#### About this task:
The pictures stay out; all of the data is to be printed exactly.

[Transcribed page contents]
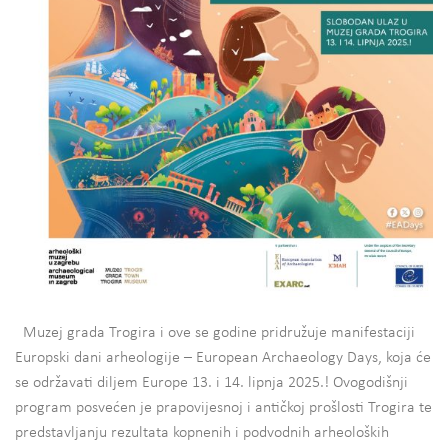
Muzej grada Trogira i ove se godine pridružuje manifestaciji
Europski dani arheologije – European Archaeology Days, koja će
se održavati diljem Europe 13. i 14. lipnja 2025.! Ovogodišnji
program posvećen je prapovijesnoj i antičkoj prošlosti Trogira te
predstavljanju rezultata kopnenih i podvodnih arheoloških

#### Response:
Muzej grada Trogira i ove se godine pridružuje manifestaciji
Europski dani arheologije – European Archaeology Days, koja će
se održavati diljem Europe 13. i 14. lipnja 2025.! Ovogodišnji
program posvećen je prapovijesnoj i antičkoj prošlosti Trogira te
predstavljanju rezultata kopnenih i podvodnih arheoloških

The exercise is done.